4 Ways to Support the Alcoholic in Your Life


A recent study shows that on average, 80,000 people die from alcohol-related deaths every year in the United States. This likely means that either you or someone you know struggles with this difficult addiction. Alcoholism not only affects your physical body by destroying your liver, skin, and other major organs, but it takes a toll on your entire lifestyle. It can ruin relationships, lead to financial hardship, and leaves some individuals homeless. But alcoholism doesn’t stop at ruining the life of the addict. Those loved ones in the addicts life also struggle to cope and manage this disease. What do you say? What can you do to help them? Are you enabling them? So many questions and unknowns. Here is a list of 4 ways that you can positively support an alcoholic in your life.

  1. Put Yourself First

This may sound selfish but it’s not. You need to protect yourself against the alcoholic in your life before you can help them. This can be difficult for many people, especially if the alcoholic is someone very close to them like a parent, spouse, or child. It’s completely normal for both you and the alcoholic in your life to feel angry, frustrated, disappointed, and defensive. The first step in addressing the problem is to identify it. The alcoholic in your life will likely deny they have a problem. They might start lying, stealing, or making you feel guilty. It’s important to create boundaries between the reality and the lies the alcoholic is trying to project onto you. Try to stay focused and understand that a big part of alcoholism is manipulation. Don’t let them get into your head or change your mind about what you know is true. Here are a few more signs of alcoholism to look out for. 

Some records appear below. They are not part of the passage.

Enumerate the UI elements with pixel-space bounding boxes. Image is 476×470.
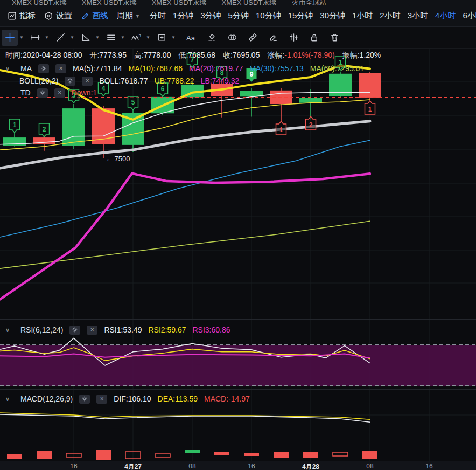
drawing-toolbar: ▼ ▼ ▼ ▼ ▼ 3 ▼ ▼ Aa	[0, 27, 476, 49]
chevron-down-icon[interactable]: ▼	[18, 35, 25, 40]
ohlc-field: 时间:2020-04-28 08:00	[5, 51, 82, 60]
trend-line-tool[interactable]	[52, 30, 68, 46]
macd-value: MACD:-14.97	[204, 395, 250, 403]
ma-settings-button[interactable]	[38, 64, 49, 73]
chevron-down-icon[interactable]: ▼	[119, 35, 127, 40]
interval-option[interactable]: 3小时	[408, 11, 428, 21]
chevron-down-icon[interactable]: ∨	[5, 327, 14, 334]
macd-value: DIF:106.10	[114, 395, 151, 403]
shape-tool[interactable]	[153, 30, 170, 46]
rsi-settings-button[interactable]	[69, 326, 80, 335]
crosshair-tool[interactable]	[2, 30, 18, 46]
interval-option[interactable]: 4小时	[435, 11, 456, 21]
interval-option[interactable]: 分时	[150, 11, 166, 21]
time-label: 4月28	[302, 462, 319, 470]
interval-option[interactable]: 3分钟	[200, 11, 221, 21]
market-tab[interactable]: XMEX USDT永续	[74, 0, 144, 5]
lock-icon[interactable]	[306, 30, 322, 46]
tab-bar: XMEX USDT永续XMEX USDT永续XMEX USDT永续XMEX US…	[0, 0, 476, 5]
chevron-down-icon[interactable]: ∨	[5, 396, 14, 403]
macd-legend-row: ∨ MACD(12,26,9) × DIF:106.10DEA:113.59MA…	[5, 393, 250, 404]
market-tab[interactable]: XMEX USDT永续	[4, 0, 74, 5]
draw-lines-label: 画线	[92, 11, 108, 21]
boll-settings-button[interactable]	[65, 77, 75, 86]
overlay-BOLL-LB	[0, 174, 370, 300]
trash-icon[interactable]	[326, 30, 342, 46]
td-mark-number: 5	[131, 99, 135, 106]
ma-value: MA(5):7711.84	[73, 64, 122, 73]
rsi-legend-row: ∨ RSI(6,12,24) × RSI1:53.49RSI2:59.67RSI…	[5, 324, 230, 335]
chevron-down-icon[interactable]: ▼	[43, 35, 51, 40]
parallel-lines-tool[interactable]	[103, 30, 119, 46]
interval-option[interactable]: 2小时	[380, 11, 400, 21]
ma-title: MA	[20, 64, 32, 73]
interval-option[interactable]: 5分钟	[228, 11, 249, 21]
td-mark-number: 1	[368, 106, 372, 113]
ohlc-field: 收:7695.05	[223, 51, 260, 60]
rsi-value: RSI2:59.67	[148, 326, 186, 334]
interval-option[interactable]: 1小时	[352, 11, 373, 21]
triangle-tool[interactable]	[78, 30, 94, 46]
horizontal-segment-tool[interactable]	[27, 30, 43, 46]
ma-value: MA(60):7295.61	[310, 64, 364, 73]
measure-brush-tool[interactable]	[204, 30, 220, 46]
boll-value: UB:7788.22	[155, 77, 194, 85]
boll-value: BOLL:7618.77	[99, 77, 148, 85]
macd-histogram-bar	[303, 452, 318, 458]
overlay-MA30	[0, 140, 370, 237]
time-label: 16	[70, 462, 77, 470]
time-axis[interactable]: 164月2708164月280816	[0, 461, 476, 470]
td-title: TD	[20, 88, 31, 97]
macd-close-button[interactable]: ×	[96, 395, 107, 404]
chevron-down-icon[interactable]: ▼	[68, 35, 76, 40]
market-tab[interactable]: XMEX USDT永续	[214, 0, 284, 5]
chevron-down-icon[interactable]: ▼	[144, 35, 152, 40]
macd-settings-button[interactable]	[79, 395, 90, 404]
overlap-circles-tool[interactable]	[224, 30, 240, 46]
market-tab[interactable]: XMEX USDT永续	[144, 0, 214, 5]
boll-value: LB:7449.32	[201, 77, 240, 85]
candle-body	[299, 98, 322, 103]
signature-pen-tool[interactable]	[265, 30, 281, 46]
interval-option[interactable]: 1分钟	[173, 11, 193, 21]
rsi-value: RSI3:60.86	[193, 326, 230, 334]
td-settings-button[interactable]	[37, 88, 48, 98]
macd-title: MACD(12,26,9)	[20, 395, 73, 403]
interval-option[interactable]: 10分钟	[256, 11, 281, 21]
boll-title: BOLL(20,2)	[19, 77, 58, 85]
ohlc-field: 开:7773.95	[89, 51, 127, 60]
ma-value: MA(30):7557.13	[249, 64, 303, 73]
boll-close-button[interactable]: ×	[82, 77, 93, 86]
interval-option[interactable]: 6小时	[463, 11, 476, 21]
macd-histogram-bar	[7, 454, 22, 459]
rsi-close-button[interactable]: ×	[87, 326, 97, 335]
settings-button[interactable]: 设置	[44, 11, 72, 21]
market-tab[interactable]: 火币全球站	[284, 0, 334, 5]
ma-close-button[interactable]: ×	[55, 64, 66, 73]
macd-histogram-bar	[244, 453, 259, 456]
td-close-button[interactable]: ×	[54, 88, 65, 98]
period-dropdown[interactable]: 周期 ▼	[117, 11, 140, 21]
candle-body	[329, 74, 352, 96]
chevron-down-icon[interactable]: ▼	[170, 35, 177, 40]
text-tool[interactable]: Aa	[183, 30, 199, 46]
interval-option[interactable]: 15分钟	[288, 11, 313, 21]
macd-histogram-bar	[333, 452, 348, 456]
indicator-button[interactable]: 指标	[8, 11, 36, 21]
pattern-tool[interactable]	[285, 30, 302, 46]
wave-tool[interactable]: 3	[128, 30, 144, 46]
ma-legend-row: ∨ MA × MA(5):7711.84MA(10):7687.66MA(20)…	[5, 63, 364, 74]
macd-histogram-bar	[362, 451, 377, 459]
macd-histogram-bar	[274, 452, 289, 458]
interval-option[interactable]: 30分钟	[320, 11, 345, 21]
time-label: 4月27	[124, 462, 142, 470]
svg-text:Aa: Aa	[186, 33, 195, 42]
draw-lines-button[interactable]: 画线	[81, 11, 108, 21]
gear-icon	[44, 11, 53, 20]
ruler-tool[interactable]	[244, 30, 261, 46]
macd-histogram-bar	[37, 451, 52, 459]
chevron-down-icon[interactable]: ∨	[5, 65, 14, 72]
td-mark-number: 2	[43, 126, 46, 133]
rsi-value: RSI1:53.49	[104, 326, 142, 334]
chevron-down-icon[interactable]: ▼	[94, 35, 101, 40]
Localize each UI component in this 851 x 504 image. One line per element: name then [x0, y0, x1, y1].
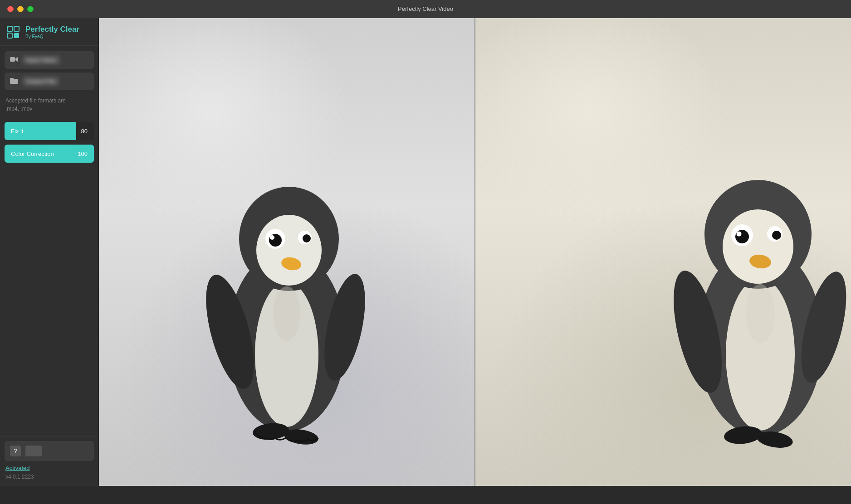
main-content: [99, 18, 851, 486]
output-file-button[interactable]: Output File: [5, 73, 94, 90]
fix-it-slider[interactable]: Fix it 80: [5, 122, 94, 140]
bottom-logo-thumbnail: [25, 446, 42, 456]
svg-point-14: [303, 234, 311, 242]
main-layout: Perfectly Clear By EyeQ Input Video: [0, 18, 851, 486]
fix-it-value: 80: [81, 128, 88, 135]
color-correction-value: 100: [78, 150, 88, 157]
input-video-button[interactable]: Input Video: [5, 51, 94, 69]
close-button[interactable]: [7, 6, 14, 12]
logo-area: Perfectly Clear By EyeQ: [0, 18, 98, 46]
bottom-bar: ?: [5, 441, 94, 461]
video-right-panel: [475, 18, 851, 486]
logo-icon: [5, 24, 21, 40]
logo-sub-text: By EyeQ: [25, 34, 79, 39]
sidebar-spacer: [0, 280, 98, 436]
sidebar-bottom: ? Activated v4.0.1.2223: [0, 436, 98, 486]
folder-icon: [10, 78, 18, 86]
output-file-label: Output File: [23, 77, 59, 86]
color-correction-slider[interactable]: Color Correction 100: [5, 145, 94, 163]
help-button[interactable]: ?: [10, 446, 21, 456]
video-preview: [99, 18, 851, 486]
video-divider: [474, 18, 475, 486]
penguin-svg-right: [670, 155, 851, 472]
input-video-label: Input Video: [23, 56, 60, 64]
svg-rect-5: [10, 57, 15, 62]
svg-point-26: [735, 230, 749, 243]
color-correction-label: Color Correction: [11, 150, 54, 157]
sliders-section: Fix it 80 Color Correction 100: [0, 120, 98, 280]
fix-it-label: Fix it: [11, 128, 23, 135]
sidebar: Perfectly Clear By EyeQ Input Video: [0, 18, 99, 486]
svg-point-35: [746, 284, 775, 343]
video-camera-icon: [10, 56, 18, 64]
titlebar: Perfectly Clear Video: [0, 0, 851, 18]
sidebar-controls: Input Video Output File: [0, 46, 98, 94]
minimize-button[interactable]: [17, 6, 24, 12]
penguin-right: [670, 155, 851, 472]
svg-point-27: [737, 232, 742, 237]
penguin-left: [201, 160, 373, 468]
svg-point-12: [270, 235, 274, 240]
svg-point-24: [723, 209, 793, 284]
version-text: v4.0.1.2223: [5, 474, 35, 480]
logo-main-text: Perfectly Clear: [25, 25, 79, 34]
activated-link[interactable]: Activated: [5, 465, 94, 471]
svg-point-29: [772, 231, 781, 240]
file-format-hint: Accepted file formats are .mp4, .mov: [0, 94, 98, 120]
svg-point-9: [256, 215, 322, 286]
bottom-strip: [0, 486, 851, 504]
window-controls[interactable]: [7, 6, 34, 12]
svg-point-20: [273, 286, 300, 341]
question-mark: ?: [14, 447, 18, 455]
window-title: Perfectly Clear Video: [398, 5, 453, 12]
maximize-button[interactable]: [27, 6, 34, 12]
logo-text: Perfectly Clear By EyeQ: [25, 25, 79, 39]
video-left-panel: [99, 18, 475, 486]
file-format-text: Accepted file formats are .mp4, .mov: [5, 97, 66, 112]
svg-rect-4: [14, 33, 19, 38]
penguin-svg-left: [201, 160, 373, 468]
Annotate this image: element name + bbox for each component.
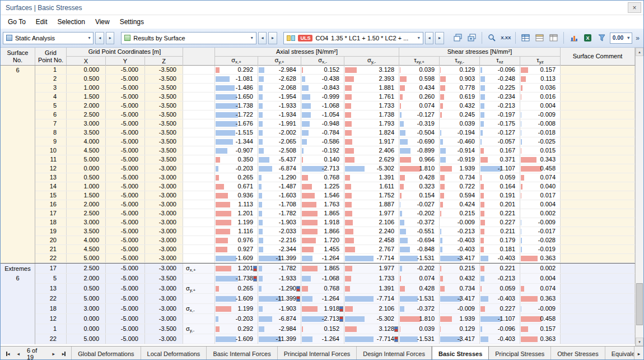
coord-y-cell[interactable]: -5.000 [106,101,145,110]
stress-cell[interactable]: -1.603 [258,191,301,200]
surface-comment-cell[interactable] [561,101,635,110]
coord-x-cell[interactable]: 3.500 [67,227,106,236]
table-row[interactable]: 183.000-5.000-3.000σx,-1.199-1.9031.9182… [35,304,635,314]
coord-y-cell[interactable]: -5.000 [106,324,145,334]
stress-cell[interactable]: -1.107 [480,164,520,173]
stress-cell[interactable]: 0.434 [399,84,440,92]
stress-cell[interactable]: -1.107 [480,314,520,324]
coord-y-cell[interactable]: -5.000 [106,93,145,101]
stress-cell[interactable]: -0.372 [399,304,440,313]
stress-cell[interactable]: -0.096 [480,66,520,74]
tab-local-deformations[interactable]: Local Deformations [141,347,207,360]
coord-y-cell[interactable]: -5.000 [106,182,145,191]
stress-cell[interactable]: -0.403 [480,334,520,344]
table-row[interactable]: 115.000-5.000-3.5000.350-5.4370.1402.629… [35,155,635,164]
grid-point-no-cell[interactable]: 15 [35,191,67,200]
table-row[interactable]: 41.500-5.000-3.500-1.650-1.954-0.9991.76… [35,93,635,101]
table-row[interactable]: 183.000-5.000-3.0001.199-1.9031.9182.106… [35,218,635,227]
stress-cell[interactable]: 0.323 [399,182,440,191]
vertical-scrollbar[interactable]: ▴ ▾ [635,48,643,346]
stress-cell[interactable]: 1.113 [215,200,258,209]
stress-cell[interactable]: 1.866 [301,227,344,236]
stress-cell[interactable]: -0.784 [301,128,344,137]
coord-x-cell[interactable]: 3.500 [67,128,106,137]
scroll-down-icon[interactable]: ▾ [636,338,643,346]
stress-cell[interactable]: 0.265 [215,173,258,182]
surface-comment-cell[interactable] [561,304,635,313]
stress-cell[interactable]: -2.984 [258,66,301,74]
coord-z-cell[interactable]: -3.000 [145,218,183,227]
stress-cell[interactable]: -0.586 [301,137,344,146]
stress-cell[interactable]: 0.363 [520,254,561,262]
stress-cell[interactable]: -0.438 [301,75,344,83]
stress-cell[interactable]: 2.106 [344,304,399,313]
stress-cell[interactable]: 2.106 [344,218,399,227]
stress-cell[interactable]: -0.028 [520,236,561,244]
table-row[interactable]: 83.500-5.000-3.500-1.515-2.002-0.7841.82… [35,128,635,137]
surface-no-cell[interactable]: 6 [1,66,35,263]
grid-point-no-cell[interactable]: 5 [35,101,67,110]
table-row[interactable]: 130.500-5.000-3.0000.265-1.2900.7681.391… [35,173,635,182]
coord-z-cell[interactable]: -3.500 [145,66,183,74]
stress-cell[interactable]: -2.628 [258,75,301,83]
table-row[interactable]: 31.000-5.000-3.500-1.486-2.068-0.8431.88… [35,84,635,93]
stress-cell[interactable]: -0.319 [399,119,440,128]
coord-z-cell[interactable]: -3.500 [145,128,183,137]
results-mode-dropdown[interactable]: Results by Surface ▾ [121,32,256,44]
grid-point-no-cell[interactable]: 7 [35,119,67,128]
stress-cell[interactable]: 1.865 [301,264,344,273]
stress-cell[interactable]: -2.216 [258,236,301,244]
stress-cell[interactable]: -1.486 [215,84,258,92]
stress-cell[interactable]: 0.927 [215,245,258,253]
stress-cell[interactable]: -0.213 [480,101,520,110]
stress-cell[interactable]: -0.192 [301,146,344,155]
stress-cell[interactable]: -0.127 [480,128,520,137]
stress-cell[interactable]: -1.738 [215,101,258,110]
stress-cell[interactable]: -1.708 [258,200,301,209]
grid-point-no-cell[interactable]: 6 [35,110,67,119]
grid-point-no-cell[interactable]: 20 [35,236,67,244]
stress-cell[interactable]: 0.343 [520,155,561,164]
stress-cell[interactable]: 1.881 [344,84,399,92]
stress-cell[interactable]: 1.977 [344,264,399,273]
stress-cell[interactable]: -0.008 [520,119,561,128]
stress-cell[interactable]: 1.918 [301,304,344,313]
coord-z-cell[interactable]: -3.500 [145,155,183,164]
grid-point-no-cell[interactable]: 22 [35,254,67,262]
table-row[interactable]: 141.000-5.000-3.0000.671-1.4871.2251.611… [35,182,635,191]
stress-cell[interactable]: -0.690 [399,137,440,146]
grid-point-no-cell[interactable]: 5 [35,274,67,283]
coord-x-cell[interactable]: 2.000 [67,200,106,209]
table-row[interactable]: 214.500-5.000-3.0000.927-2.3441.4552.767… [35,245,635,254]
stress-cell[interactable]: 1.199 [215,304,258,313]
toolbar-overflow-chevron[interactable]: » [634,34,641,42]
table-row[interactable]: 225.000-5.000-3.000-1.609-11.399-1.264-7… [35,294,635,304]
stress-cell[interactable]: -1.264 [301,294,344,303]
load-combination-dropdown[interactable]: ULS CO4 1.35 * LC1 + 1.50 * LC2 + ... ▾ [283,32,423,44]
coord-z-cell[interactable]: -3.000 [145,284,183,293]
stress-cell[interactable]: -3.417 [440,254,480,262]
stress-cell[interactable]: 2.629 [344,155,399,164]
table-view-icon[interactable] [519,31,531,44]
stress-cell[interactable]: -0.027 [399,200,440,209]
stress-cell[interactable]: -7.714 [344,294,399,303]
surface-comment-cell[interactable] [561,191,635,200]
results-prev-button[interactable]: ◂ [258,32,267,44]
combo-next-button[interactable]: ▸ [435,32,444,44]
stress-cell[interactable]: 0.428 [399,173,440,182]
coord-y-cell[interactable]: -5.000 [106,314,145,324]
table-row[interactable]: 73.000-5.000-3.500-1.676-1.991-0.9481.79… [35,119,635,128]
stress-cell[interactable]: 1.199 [215,218,258,227]
stress-cell[interactable]: -1.068 [301,101,344,110]
stress-cell[interactable]: -1.531 [399,254,440,262]
stress-cell[interactable]: 0.059 [480,173,520,182]
scrollbar-thumb[interactable] [636,283,643,325]
grid-point-no-cell[interactable]: 18 [35,304,67,313]
coord-x-cell[interactable]: 2.500 [67,209,106,218]
stress-cell[interactable]: 0.181 [480,245,520,253]
stress-cell[interactable]: -1.991 [258,119,301,128]
stress-cell[interactable]: -11.399 [258,294,301,303]
coord-x-cell[interactable]: 5.000 [67,155,106,164]
stress-cell[interactable]: 0.004 [520,274,561,283]
stress-cell[interactable]: -1.068 [301,274,344,283]
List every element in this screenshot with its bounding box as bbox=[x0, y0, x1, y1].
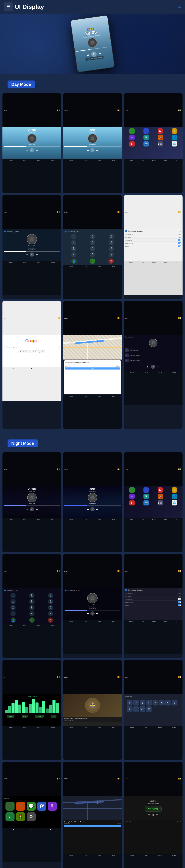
nm1-prev[interactable]: ⏮ bbox=[26, 508, 28, 510]
ncp-waze[interactable]: 🚦 bbox=[16, 812, 25, 821]
nag-app-more[interactable]: ●●● bbox=[158, 500, 163, 505]
dial-5[interactable]: 5JKL bbox=[90, 240, 95, 245]
nm2-progress[interactable] bbox=[64, 505, 121, 506]
nwv-btn-3[interactable]: TREBLE bbox=[35, 715, 44, 718]
sm1-progress[interactable] bbox=[4, 146, 60, 147]
nts-auto-answer[interactable]: Auto answer bbox=[125, 597, 181, 601]
nnav-turn-left[interactable]: ↖ bbox=[159, 700, 165, 706]
nbm-play[interactable]: ⏸ bbox=[90, 612, 95, 616]
nnav-center[interactable]: ◎ bbox=[146, 706, 152, 712]
app-vehiclecar[interactable]: 🚗 bbox=[158, 135, 163, 140]
hero-prev-button[interactable]: ⏮ bbox=[86, 53, 89, 57]
ncp-messages[interactable]: 💬 bbox=[27, 802, 36, 811]
nts-auto-connect-toggle[interactable] bbox=[178, 601, 181, 603]
app-browser[interactable]: 🌐 bbox=[172, 141, 177, 147]
nnav-left[interactable]: ← bbox=[146, 700, 152, 706]
nag-app-music[interactable]: 🎵 bbox=[129, 487, 135, 493]
dial-star[interactable]: * bbox=[71, 252, 76, 257]
app-settings[interactable]: ⚙ bbox=[172, 128, 177, 134]
nts-power[interactable]: Power bbox=[125, 604, 181, 607]
bts-auto-connect-toggle[interactable] bbox=[178, 242, 181, 244]
sm2-progress[interactable] bbox=[64, 146, 121, 147]
nag-app-phone[interactable]: 📞 bbox=[143, 487, 149, 493]
dial-0[interactable]: 0+ bbox=[90, 252, 95, 257]
app-more[interactable]: ●●● bbox=[158, 141, 163, 147]
nm2-prev[interactable]: ⏮ bbox=[87, 508, 89, 510]
nwv-btn-2[interactable]: MID bbox=[22, 715, 28, 718]
dial-2[interactable]: 2ABC bbox=[90, 234, 95, 239]
nnav-right[interactable]: → bbox=[133, 700, 139, 706]
sm2-play[interactable]: ⏸ bbox=[90, 148, 95, 152]
btm-prev[interactable]: ⏮ bbox=[26, 253, 28, 256]
sm2-next[interactable]: ⏭ bbox=[96, 149, 98, 152]
nnav-gps[interactable]: GPS bbox=[140, 706, 146, 712]
ncp-maps[interactable]: 🗺 bbox=[37, 802, 46, 811]
nm1-progress[interactable] bbox=[4, 505, 60, 506]
bts-power-toggle[interactable] bbox=[178, 245, 181, 247]
ndial-1[interactable]: 1 bbox=[10, 593, 16, 598]
ncp-phone[interactable]: 📞 bbox=[5, 802, 15, 811]
ndial-2[interactable]: 2ABC bbox=[29, 593, 34, 598]
sm2-prev[interactable]: ⏮ bbox=[87, 149, 89, 152]
nnp-next[interactable]: ⏭ bbox=[156, 813, 159, 816]
nnav-down[interactable]: ↓ bbox=[140, 700, 146, 706]
nbm-progress[interactable] bbox=[64, 610, 120, 611]
soc-play[interactable]: ⏸ bbox=[151, 365, 155, 369]
dial-6[interactable]: 6MNO bbox=[109, 240, 114, 245]
soc-prev[interactable]: ⏮ bbox=[147, 365, 150, 368]
nag-app-navi[interactable]: 🗺 bbox=[143, 494, 149, 499]
nm1-next[interactable]: ⏭ bbox=[35, 508, 38, 510]
ncp-music[interactable]: 🎵 bbox=[16, 802, 25, 811]
ndial-0[interactable]: 0 bbox=[29, 611, 34, 616]
nts-auto-connect[interactable]: Auto connect bbox=[125, 601, 181, 604]
nwv-btn-4[interactable]: EQ bbox=[51, 715, 56, 718]
nag-app-media[interactable]: ▶ bbox=[158, 487, 163, 493]
nph-hangup[interactable]: 📵 bbox=[48, 617, 53, 623]
ndial-hash[interactable]: # bbox=[48, 611, 53, 616]
google-search-btn[interactable]: Google Search bbox=[18, 350, 31, 353]
btp-contacts[interactable]: 👤 bbox=[71, 258, 77, 264]
app-youtube[interactable]: ▶ bbox=[129, 141, 135, 147]
nnav-home[interactable]: ⌂ bbox=[172, 700, 178, 706]
dial-3[interactable]: 3DEF bbox=[109, 234, 114, 239]
sm1-next[interactable]: ⏭ bbox=[35, 149, 38, 152]
btm-play[interactable]: ⏸ bbox=[30, 252, 34, 256]
nm2-play[interactable]: ⏸ bbox=[90, 507, 95, 511]
app-phone[interactable]: 📞 bbox=[143, 128, 149, 134]
ndial-9[interactable]: 9WXY bbox=[48, 605, 53, 610]
ncp-podcast[interactable]: 🎙 bbox=[48, 802, 57, 811]
nag-app-yt[interactable]: ▶ bbox=[129, 500, 135, 505]
dial-7[interactable]: 7PRS bbox=[71, 246, 76, 251]
nbm-prev[interactable]: ⏮ bbox=[87, 612, 89, 615]
ndial-3[interactable]: 3DEF bbox=[48, 593, 53, 598]
nnav-up[interactable]: ↑ bbox=[127, 700, 133, 706]
btm-next[interactable]: ⏭ bbox=[35, 253, 38, 256]
bts-power[interactable]: Power bbox=[125, 245, 181, 248]
bts-auto-connect[interactable]: Auto connect bbox=[125, 242, 181, 245]
nnav-zoom-in[interactable]: + bbox=[127, 706, 133, 712]
dial-1[interactable]: 1 bbox=[71, 234, 76, 239]
nnav-turn-right[interactable]: ↗ bbox=[153, 700, 158, 706]
ndial-star[interactable]: * bbox=[10, 611, 16, 616]
nph-contacts[interactable]: 👤 bbox=[10, 617, 16, 623]
ndial-4[interactable]: 4GHI bbox=[10, 599, 16, 604]
google-search-bar[interactable]: Search or type URL bbox=[4, 345, 60, 349]
app-telegram[interactable]: ✈ bbox=[129, 135, 135, 140]
nm2-next[interactable]: ⏭ bbox=[96, 508, 98, 510]
dial-hash[interactable]: # bbox=[109, 252, 114, 257]
ncp-settings[interactable]: ⚙ bbox=[27, 812, 36, 821]
soc-track-2[interactable]: ♫ 华乐_同乐_2.mp3 bbox=[125, 353, 181, 358]
nav-go-button[interactable]: GO bbox=[65, 367, 120, 370]
btp-call[interactable]: 📞 bbox=[90, 258, 95, 264]
nbm-next[interactable]: ⏭ bbox=[96, 612, 98, 615]
app-music[interactable]: 🎵 bbox=[129, 128, 135, 134]
nts-power-toggle[interactable] bbox=[178, 604, 181, 606]
ndial-6[interactable]: 6MNO bbox=[48, 599, 53, 604]
nav-menu-icon[interactable]: ≡ bbox=[178, 4, 181, 10]
ndial-5[interactable]: 5JKL bbox=[29, 599, 34, 604]
btm-progress[interactable] bbox=[4, 251, 60, 252]
hero-play-button[interactable]: ⏸ bbox=[91, 51, 97, 57]
dial-8[interactable]: 8TUV bbox=[90, 246, 95, 251]
nag-app-settings[interactable]: ⚙ bbox=[172, 487, 177, 493]
app-navi[interactable]: 🗺 bbox=[143, 135, 149, 140]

  1. Recognize the Difference Between Supporting and Enabling 

There is a big difference between supporting your loved one who is struggling with alcoholism and enabling them. But often times, these lines are blurred for loved ones. Supporting them comes in the form of offering to take them to AA meetings, finding a support group, engaging in activities that don’t involve drinking, or listening to them talk. Enabling is driving them to the liquor store, lending them money when you know it’s going to booze, or letting them stay in your home without contributing. Any behavior that makes it easy for the alcoholic to continue on their destructive path and doesn’t require change or progress is enabling. 

  1. Remain Calm and Patient

This can be very difficult, especially when there are so many emotions involved in dealing with an alcoholic you love. You may feel like screaming, yelling, or crying out of frustration. This is a totally natural reaction, especially because it’s difficult to get through to an alcoholic who doesn’t want help. But it’s important you remain calm and patient when possible. This is for the benefit of not just the alcoholic but yourself. It’s about self-preservation. You can’t allow yourself to get emotionally and physically upset every time the alcoholic in your life does something upsetting. Don’t allow their poor choices to impact your own mental state. They may be ruining their lives but they don’t need to bring you down with them. Yelling doesn’t achieve anything either. You won’t get through to them by raising your voice. In fact, they might even pull away further. 

  1. Don’t Talk Down to the Alcoholic 

Alcoholism is just something your loved one is dealing with. It isn’t who they are. Don’t forget the person you know and love is beneath their addiction. This means don’t talk down to the alcoholic. You’re not better or smarter than the alcoholic in your life so don’t project yourself that way. All that will do is make them feel even worse about themselves and may push them to drink more. Instead, build them up. Remind them of the things they used to enjoy doing. Did they have a great job, good friends, or an amazing talent? Talk about these things in a motivational way. You may inspire your loved one to change. 

Alcoholism is a scary and tragic disease that affects more people than you may realize. Don’t try to handle this fight alone. And don’t let the alcoholic in your life bring you down. There are ways to show your loved one support and compassion without enabling their destructive behavior. And remember, you aren’t in this fight alone.